A REPRIMENDA - O Homem do Saco e Outros Contos
A REPRIMENDA
Entregou o manuscrito e ficou esperando que o outro terminasse de ler. Como não dissesse nada resolveu quebrar o silêncio que já se tornava incômodo.
-- "Estás com cara de quem leu e não gostou. É um pouco como te vejo..."
-- "Não faças isso" -- o outro disse --
-- "Isso o quê?" -- atalhou.
-- "Analisar-me como se eu fosse uma personagem de romance. Tenho certeza que sou mais complicado que isso".
Não esperava por aquela reação. Assumiu um tom mais sério a partir d'ali.
-- "Na verdade, meu caro, as pessoas mais interessantes que conheço são personagens de romance. É quase um elogio ser descrito como ou analisado como uma..."
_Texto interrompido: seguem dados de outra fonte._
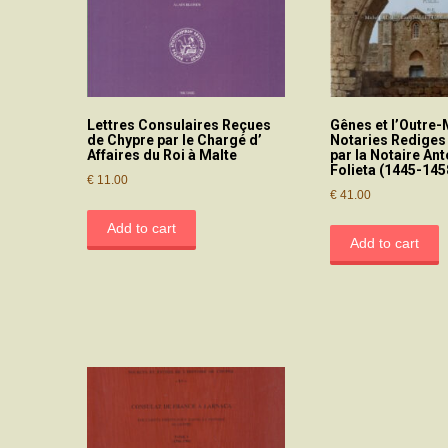
Lettres Consulaires Reçues
Gênes et l’Outre-
de Chypre par le Chargé d’
Notaries Rediges
Affaires du Roi à Malte
par la Notaire An
Folieta (1445-145
€
11.00
€
41.00
Add to cart
Add to cart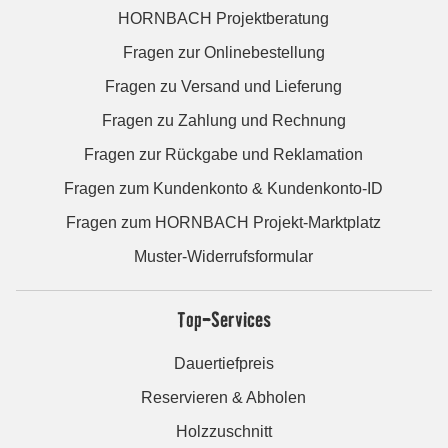
HORNBACH Projektberatung
Fragen zur Onlinebestellung
Fragen zu Versand und Lieferung
Fragen zu Zahlung und Rechnung
Fragen zur Rückgabe und Reklamation
Fragen zum Kundenkonto & Kundenkonto-ID
Fragen zum HORNBACH Projekt-Marktplatz
Muster-Widerrufsformular
Top-Services
Dauertiefpreis
Reservieren & Abholen
Holzzuschnitt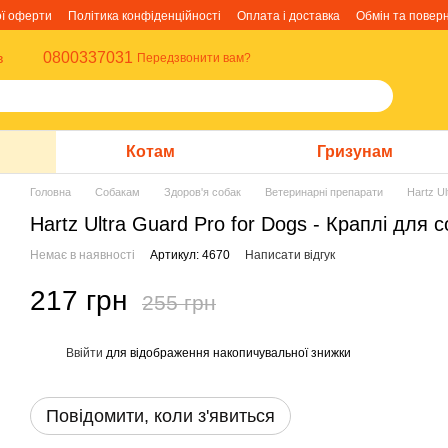
ої оферти
Політика конфіденційності
Оплата і доставка
Обмін та повер
0800337031
в
Передзвонити вам?
Котам
Гризунам
Головна
Собакам
Здоров'я собак
Ветеринарні препарати
Hartz Ul
Hartz Ultra Guard Pro for Dogs - Краплі для соб
Немає в наявності
Артикул: 4670
Написати відгук
217 грн
255 грн
Ввійти
для відображення накопичувальної знижки
%
Повідомити, коли з'явиться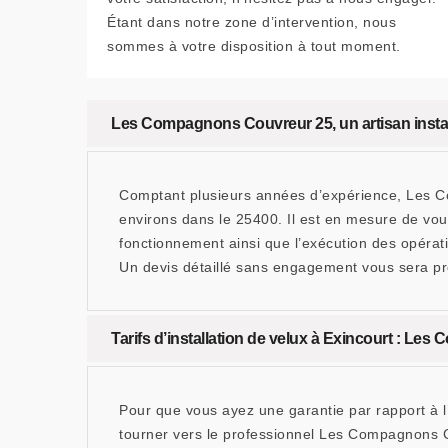
Étant dans notre zone d’intervention, nous
sommes à votre disposition à tout moment.
Les Compagnons Couvreur 25, un artisan instal
Comptant plusieurs années d’expérience, Les Com
environs dans le 25400. Il est en mesure de vous
fonctionnement ainsi que l’exécution des opérat
Un devis détaillé sans engagement vous sera pr
Tarifs d’installation de velux à Exincourt : Les
Pour que vous ayez une garantie par rapport à l’ac
tourner vers le professionnel Les Compagnons Cou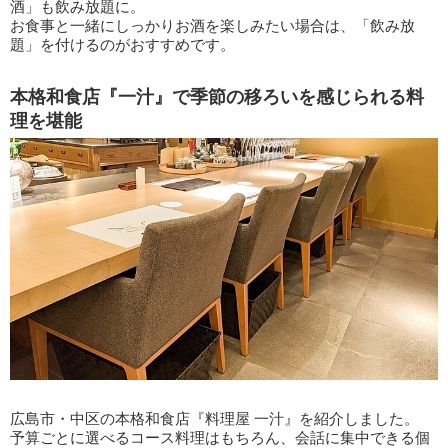
酒」も飲み放題に。
お食事と一緒にしっかりお酒を楽しみたい場合は、「飲み放
題」を付けるのがおすすめです。
本格和食店『一汁』で季節の移ろいを感じられる料
理を堪能
広島市・中区の本格和食店『料理屋 一汁』を紹介しました。
予算ごとに選べるコース料理はもちろん、会話に集中できる個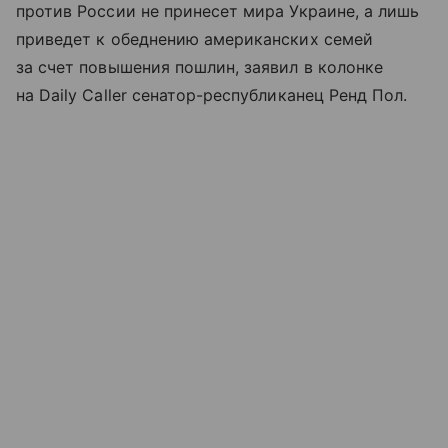
против России не принесет мира Украине, а лишь
приведет к обеднению американских семей
за счет повышения пошлин, заявил в колонке
на Daily Caller сенатор-республиканец Ренд Пол.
-- "Discordo." -- interrompeu o segundo -- "Parece uma necessidade humana pôr o acaso em narrativa; dar sentido ao caos." -- e concluiu: -- "Não precisas tentar me encaixar n'algum perfil psicológico para deduzir minhas motivações. As coisas simplesmente acontecem e nos afectam. É apenas isso! Não há um grande plano, humano ou divino, por detrás. Não há uma sociedade secreta ou coisa que o valha manipulando os liames que nos movem. Não há nada além de gente tentando viver sua vida da melhor forma que consegue."
-- "Agora quem vai discordar sou eu. -- disse, por fim, o primeiro -- Há muita gente "fora da curva" que faz coisas impressionantes ou que sentem o mundo de modo diferente. Essas pessoas que busco conhecer. Essas que chamo de interessantes ou extraordinárias".
-- "Ah, sei: Assassinos que cometem crimes perfeitos; homens que vão para uma guerra e trazem um olhar pessoal da História; mulheres belíssimas que olhos seguem deslumbrados... Queres saber? Estou farto d'este monte de nada a que a indústria cultural chama de entretenimento."